It’s been several decades since scientists noticed the U-shaped relationship between diet and body size observed in modern land mammals: if you align mammals on a plant-to-protein gradient you’ll find that herbivores and carnivores (on the far left and right, respectively) tend to be much larger than omnivores and insectivores.
Now, we know that this relationship is more widespread than previously thought. According to a new study, it’s instead nearly universal across 24,00 vertebrate species – including mammals, birds, reptiles, and saltwater fish.
The pattern also holds consistently across global ecosystems, from rainforests to deserts, and even dates back to at least 66 million years ago.
But the researchers suggests that that human-related extinctions of the largest herbivores and carnivores are disrupting this U-curve – what appears to be a fundamental feature of past and present ecosystems – with potentially unpredictable consequences for the future.
What causes this relationship between diet and body size?
It’s due to the intertwined influences of diet and body size.
A species’ diet determines how much energy it consumes, which in turn helps drive growth and dictates its size. But that size can also limit the quality and quantity of food available to the species, even as it simultaneously sets thresholds for what’s needed to survive.
“You can be as big as your food will allow you to be,” says Will Gearty, a postdoctoral researcher at the University of Nebraska-Lincoln (UNL) in the US, and co-author of the study published in Nature Ecology & Evolution. “At the same time, you’re often as big as you need to be to catch and process your food.
“So there’s an evolutionary interplay there.”
The international and interdisciplinary team of scientists compiled diet and body size data for an impressive number of modern surviving species: 5,033 mammals, 8,991 birds, 7,356 reptiles and 2,795 fishes.
For the first time, they found that the U-shape pattern between diet and body size held for almost all species, but was absent in marine mammals and seabirds, probably due to the unique demands of living in water.
“Showing that this exists across all these different groups does suggest that it is something fundamental about how vertebrates acquire energy, how they interact with one another, and how they coexist,” says co-author Kate Lyons, assistant professor of biological sciences at UNL.
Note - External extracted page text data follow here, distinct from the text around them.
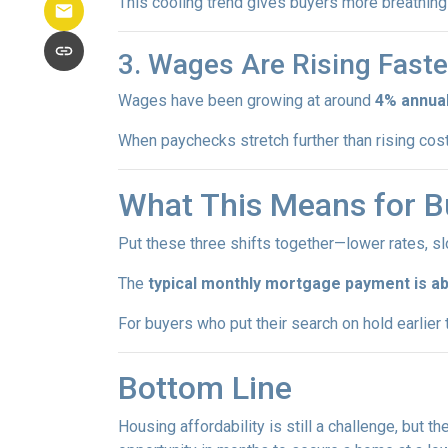
This cooling trend gives buyers more breathing 
3. Wages Are Rising Faste
Wages have been growing at around
4% annual
When paychecks stretch further than rising co
What This Means for B
Put these three shifts together—lower rates, s
The
typical monthly mortgage payment is ab
For buyers who put their search on hold earlier th
Bottom Line
Housing affordability is still a challenge, but th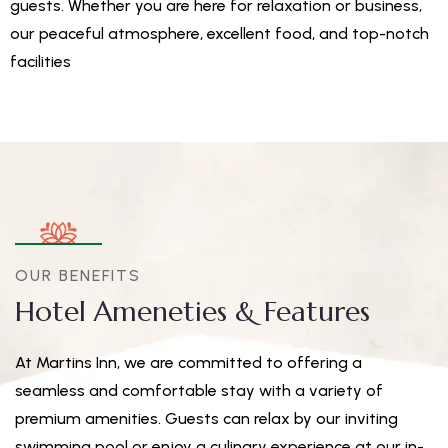
guests. Whether you are here for relaxation or business,
our peaceful atmosphere, excellent food, and top-notch
facilities
OUR BENEFITS
Hotel Ameneties & Features
At Martins Inn, we are committed to offering a
seamless and comfortable stay with a variety of
premium amenities. Guests can relax by our inviting
swimming pool or enjoy a culinary experience at our in-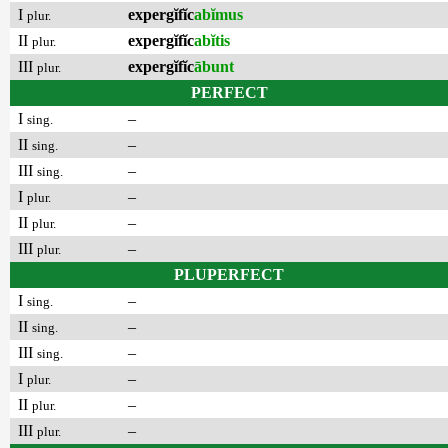
I
expergĭfĭc
abĭmus
plur.
II
expergĭfĭc
abĭtis
plur.
III
expergĭfĭc
ābunt
plur.
PERFECT
I
–
sing.
II
–
sing.
III
–
sing.
I
–
plur.
II
–
plur.
III
–
plur.
PLUPERFECT
I
–
sing.
II
–
sing.
III
–
sing.
I
–
plur.
II
–
plur.
III
–
plur.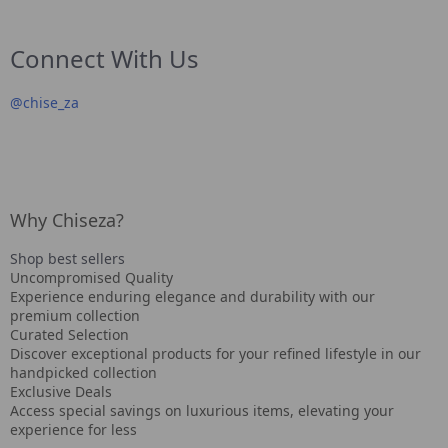
Connect With Us
@
chise_za
Why Chiseza?
Shop best sellers
Uncompromised Quality
Experience enduring elegance and durability with our
premium collection
Curated Selection
Discover exceptional products for your refined lifestyle in our
handpicked collection
Exclusive Deals
Access special savings on luxurious items, elevating your
experience for less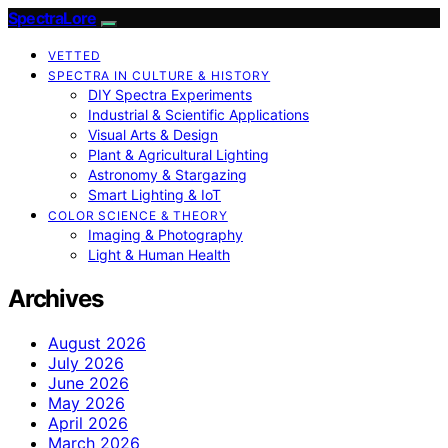
SpectraLore
VETTED
SPECTRA IN CULTURE & HISTORY
DIY Spectra Experiments
Industrial & Scientific Applications
Visual Arts & Design
Plant & Agricultural Lighting
Astronomy & Stargazing
Smart Lighting & IoT
COLOR SCIENCE & THEORY
Imaging & Photography
Light & Human Health
Archives
August 2026
July 2026
June 2026
May 2026
April 2026
March 2026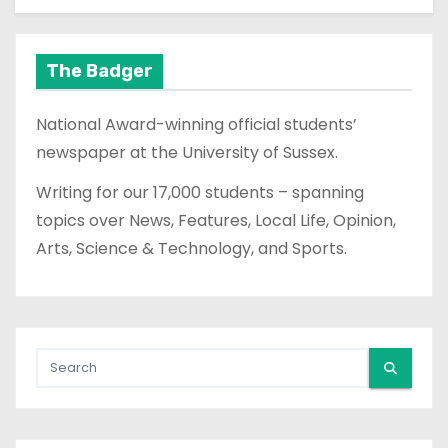
The Badger
National Award-winning official students’
newspaper at the University of Sussex.
Writing for our 17,000 students – spanning
topics over News, Features, Local Life, Opinion,
Arts, Science & Technology, and Sports.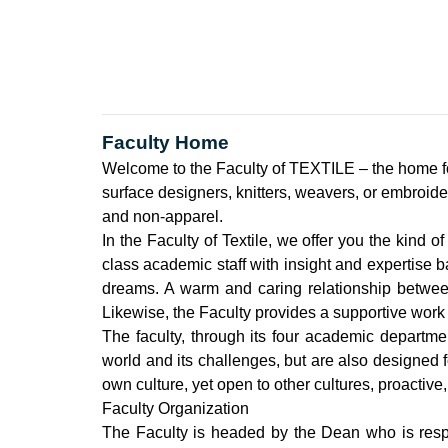
Faculty Home
Welcome to the Faculty of TEXTILE – the home fo
surface designers, knitters, weavers, or embroide
and non-apparel.
In the Faculty of Textile, we offer you the kind o
class academic staff with insight and expertise 
dreams. A warm and caring relationship between 
Likewise, the Faculty provides a supportive work 
The faculty, through its four academic departme
world and its challenges, but are also designed fo
own culture, yet open to other cultures, proactive,
Faculty Organization
The Faculty is headed by the Dean who is respon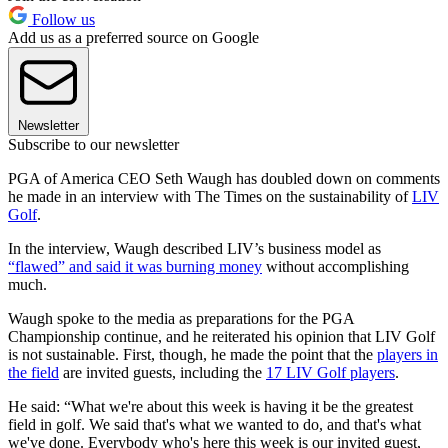
Follow us
Add us as a preferred source on Google
Newsletter
Subscribe to our newsletter
PGA of America CEO Seth Waugh has doubled down on comments
he made in an interview with The Times on the sustainability of
LIV
Golf
.
In the interview, Waugh described LIV’s business model as
“flawed” and said it was burning money
without accomplishing
much.
Waugh spoke to the media as preparations for the PGA
Championship continue, and he reiterated his opinion that LIV Golf
is not sustainable. First, though, he made the point that the
players in
the field
are invited guests, including the
17 LIV Golf players
.
He said: “What we're about this week is having it be the greatest
field in golf. We said that's what we wanted to do, and that's what
we've done. Everybody who's here this week is our invited guest,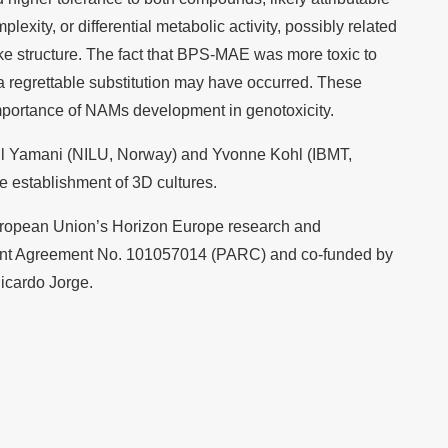
mplexity, or differential metabolic activity, possibly related
like structure. The fact that BPS-MAE was more toxic to
 a regrettable substitution may have occurred. These
importance of NAMs development in genotoxicity.
l Yamani (NILU, Norway) and Yvonne Kohl (IBMT,
he establishment of 3D cultures.
ropean Union’s Horizon Europe research and
ant Agreement No. 101057014 (PARC) and co-funded by
Ricardo Jorge.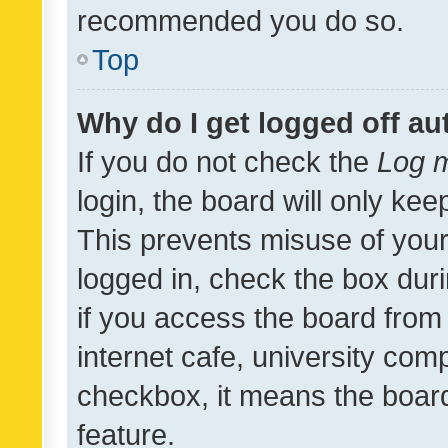
recommended you do so.
Top
Why do I get logged off au
If you do not check the
Log m
login, the board will only kee
This prevents misuse of your
logged in, check the box dur
if you access the board from 
internet cafe, university comp
checkbox, it means the board
feature.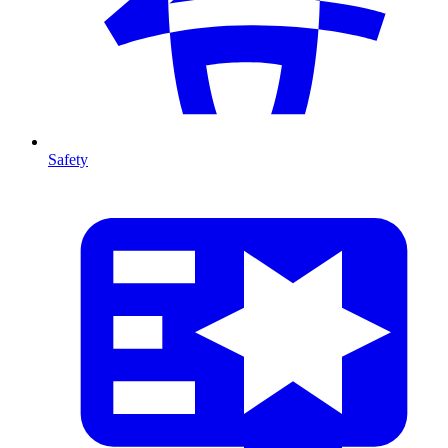
Safety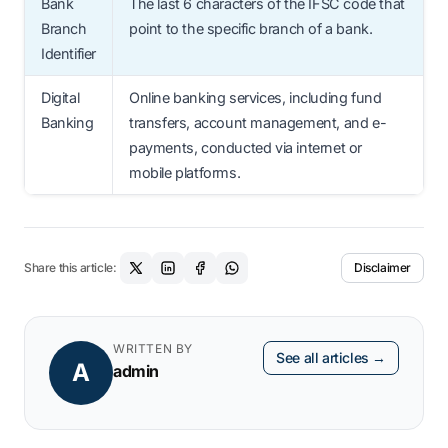
Bank
The last 6 characters of the IFSC code that
Branch
point to the specific branch of a bank.
Identifier
Digital
Online banking services, including fund
Banking
transfers, account management, and e-
payments, conducted via internet or
mobile platforms.
Share this article:
Disclaimer
WRITTEN BY
See all articles →
A
admin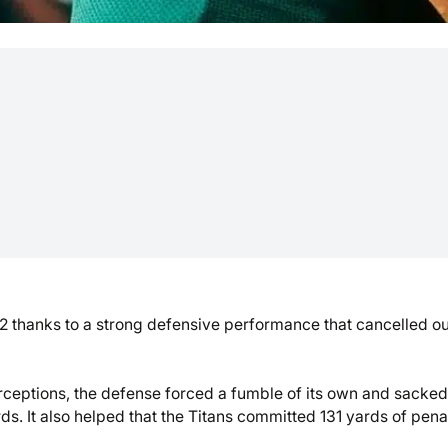
 thanks to a strong defensive performance that cancelled ou
rceptions, the defense forced a fumble of its own and sacked
s. It also helped that the Titans committed 131 yards of penal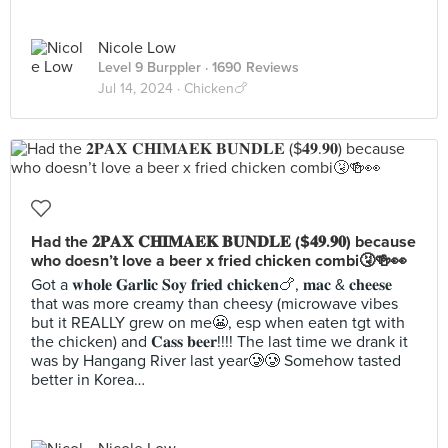
Nicole Low
Level 9 Burppler
· 1690 Reviews
Jul 14, 2024 ·
Chicken🍗
Had the 𝟐𝐏𝐀𝐗 𝐂𝐇𝐈𝐌𝐀𝐄𝐊 𝐁𝐔𝐍𝐃𝐋𝐄 ($𝟒𝟗.𝟗𝟎) because
who doesn’t love a beer x fried chicken combi🤧🍻👀
Got a 𝐰𝐡𝐨𝐥𝐞 𝐆𝐚𝐫𝐥𝐢𝐜 𝐒𝐨𝐲 𝐟𝐫𝐢𝐞𝐝 𝐜𝐡𝐢𝐜𝐤𝐞𝐧🍗, 𝐦𝐚𝐜 & 𝐜𝐡𝐞𝐞𝐬𝐞
that was more creamy than cheesy (microwave vibes
but it REALLY grew on me😬, esp when eaten tgt with
the chicken) and 𝐂𝐚𝐬𝐬 𝐛𝐞𝐞𝐫!!!! The last time we drank it
was by Hangang River last year🥲🥲 Somehow tasted
better in Korea…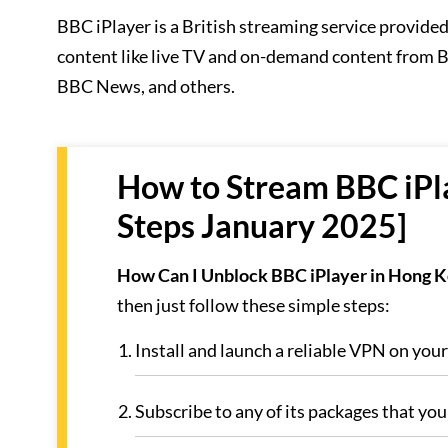
BBC iPlayer is a British streaming service provide
content like live TV and on-demand content from
BBC News, and others.
How to Stream BBC iPla
Steps January 2025]
How Can I Unblock BBC iPlayer in Hong 
then just follow these simple steps:
Install and launch a reliable VPN on you
Subscribe to any of its packages that you 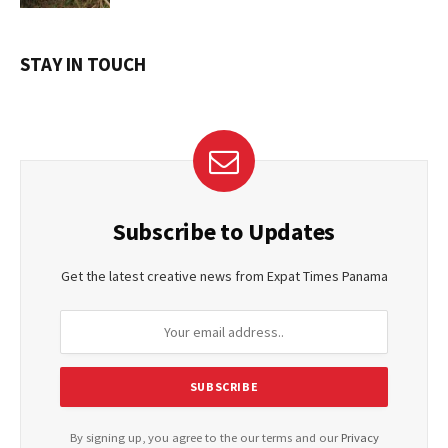
STAY IN TOUCH
Subscribe to Updates
Get the latest creative news from Expat Times Panama
By signing up, you agree to the our terms and our
Privacy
The shape of things to come
The researchers were also interested in how long this U-shaped relationship between diet and body size has persisted, so they analysed fossil records from 5,427 mammal species – some of which date as far back as the Early Cretaceous Period 145–100 million years ago – and found that the pattern stretches back at least 66 million years.
But the U-curve has begun to noticeably flatten, as the average size of mammalian herbivores has decreased by roughly 100 times, and carnivores by 10 times, since the emergence of Neanderthals and Homo sapiens over the past few hundred thousand years.
This is due to multiple species extinctions, including the disappearance of mammoths, ground sloths, short-faced bears, and sabre-toothed cats.
Looking to the future, the research team projects that there’s a greater than 50% chance that multiple large- and medium-sized mammals – including the tiger and Javan rhinoceros, both of which count humans as their only predators – will go extinct within the next 200 years.
This doesn’t bode well, as those predicted extinctions would only exacerbate the disruption of the U-curve and have unpredictable consequences for wildlife and humans.
“It’s certainly possible that as we take some of these animals off the top (of the U-curve), and as we collapse some of these ranges of body sizes, that we’re altering the way the energy is divvied up,” Gearty says. “That could perhaps have fundamental repercussions for the environment and ecosystem as a whole.”